L’uomo rispose: Nient’altro che, dopo aver bevuto, andare un po’ attorno per la stanza, finché tu non senta pesantezza alle gambe; dopo, rimanere sdraiato; e così il farmaco opererà da sé. E così dicendo porse la coppa a Socrate.
Ed egli la prese, oh, con vera letizia. E non ebbe un tremito né mutò colore, e non torse una linea del volto. Ma così, come soleva, guardando all’uomo di sotto in su con quei suoi occhi da toro, disse: Che dici? di questa bevanda, se ne può fare una libagione a qualche divinità, oppure no?
E quello rispose: O Socrate, noi ne pestiamo solo quel tanto che crediamo sufficiente a bere.
Capisco, disse Socrate. Ma insomma, far preghiera agli dèi che il trapasso di qui al mondo di là avvenga felicemente, questo si potrà, credo, e anzi sarà bene. E questa appunto è la mia preghiera; e così sia. E così dicendo, tutto d’un fiato, senza dar segno di disgusto, piacevolmente, vuotò la tazza fino in fondo. E i più di noi fino a quel momento erano pur riusciti alla meglio a trattenersi dal piangere; ma quando lo vedemmo bere, e che aveva bevuto, allora non riuscimmo a trattenerci più; e anche a me, contro ogni mio sforzo, le lacrime caddero giù a fiotti; e mi coprii il capo e piansi me stesso: ché certo non lui io piangevo, ma la sventura mia: di tale amico restavo abbandonato! E Critone, anche prima di me, non riuscendo a frenare il pianto, s’era alzato per andar via. E Apollodoro, che già anche prima non aveva mai lasciato di piangere, allora scoppiò in singhiozzi; e tanto piangeva e gemeva che nessuno ci fu, di noi lì presenti, che non se ne sentisse spezzare il cuore: all’infuori di lui, di Socrate.
E anzi egli: Che stranezza è mai questa, disse, o amici? Non per altra cagione io feci allontanare le donne, perché non commettessero di tali discordanze. E ho anche sentito che con parole di lieto augurio bisogna morire. Orsù, dunque, state quieti e siate forti.
E noi, a udirlo, ci vergognammo, e ci trattenemmo dal piangere. Ed egli girò un poco per la stanza; e, quando disse che le gambe gli si appesantivano, si mise a giacere supino; perché così gli consigliava l’uomo. E intanto costui, quello che gli avea dato il farmaco, non cessava di toccarlo, e di tratto in tratto gli esaminava i piedi e le gambe; e, a un certo punto, premendogli forte un piede, gli domandò se sentiva. Ed egli rispose di no. E poi ancora gli premette le gambe.
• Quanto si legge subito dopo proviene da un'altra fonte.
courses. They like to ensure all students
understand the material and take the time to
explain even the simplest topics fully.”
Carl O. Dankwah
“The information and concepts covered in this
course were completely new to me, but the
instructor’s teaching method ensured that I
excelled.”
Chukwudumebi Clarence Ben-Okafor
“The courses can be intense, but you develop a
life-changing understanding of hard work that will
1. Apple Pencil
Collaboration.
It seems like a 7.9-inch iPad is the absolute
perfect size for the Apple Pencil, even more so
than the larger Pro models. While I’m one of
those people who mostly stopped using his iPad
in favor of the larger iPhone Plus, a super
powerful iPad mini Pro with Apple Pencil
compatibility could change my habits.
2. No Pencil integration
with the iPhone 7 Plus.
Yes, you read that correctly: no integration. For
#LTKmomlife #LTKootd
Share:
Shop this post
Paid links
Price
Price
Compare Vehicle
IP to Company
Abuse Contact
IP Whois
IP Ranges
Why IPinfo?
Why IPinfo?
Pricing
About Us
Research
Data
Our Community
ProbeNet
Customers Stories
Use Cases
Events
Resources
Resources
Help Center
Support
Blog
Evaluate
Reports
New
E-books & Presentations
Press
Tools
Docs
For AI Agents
E così, risalendo via via con la mano, ci faceva vedere com’egli si raffreddasse e si irrigidisse. E non smetteva di toccarlo; e ci disse che, quando il freddo fosse giunto al cuore, allora sarebbe morto.
E oramai intorno al basso ventre era quasi tutto freddo; ed egli si scoprì – perché s’era coperto – e disse, e fu l’ultima volta che udimmo la sua voce: O Critone, disse, noi siamo debitori di un gallo ad Asclèpio: dateglielo e non ve ne dimenticate.
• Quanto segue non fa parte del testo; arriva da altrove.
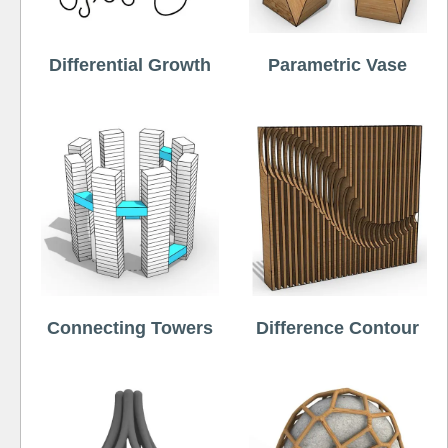
Differential Growth
Parametric Vase
Connecting Towers
Difference Contour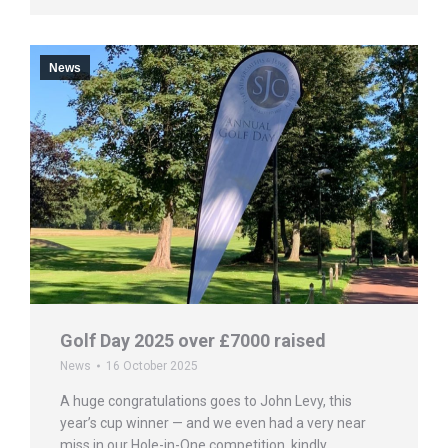
News
Golf Day 2025 over £7000 raised
News
16 October 2025
A huge congratulations goes to John Levy, this
year’s cup winner — and we even had a very near
miss in our Hole-in-One competition, kindly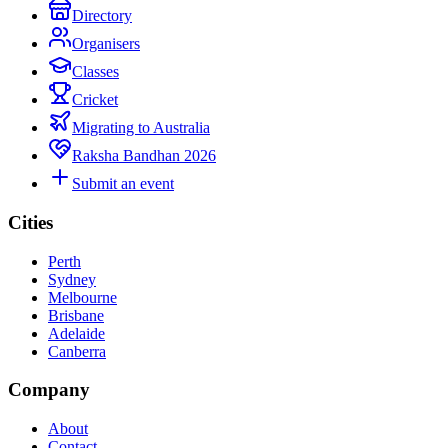
Directory
Organisers
Classes
Cricket
Migrating to Australia
Raksha Bandhan 2026
Submit an event
Cities
Perth
Sydney
Melbourne
Brisbane
Adelaide
Canberra
Company
About
Contact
Sì, disse Critone, sarà fatto: ma vedi se hai altro da dire.
A questa domanda egli non rispose più: passato poco tempo ebbe un movimento e l’uomo lo scoprì, ed egli restò con gli occhi fissi. E Critone, vedutolo, gli chiuse le labbra e gli occhi.
Questa, mio caro Echecrate, fu la fine dell’amico nostro, un uomo, possiamo ben dirlo, tra quelli che allora conoscemmo il migliore, e inoltre il più saggio e il più giusto.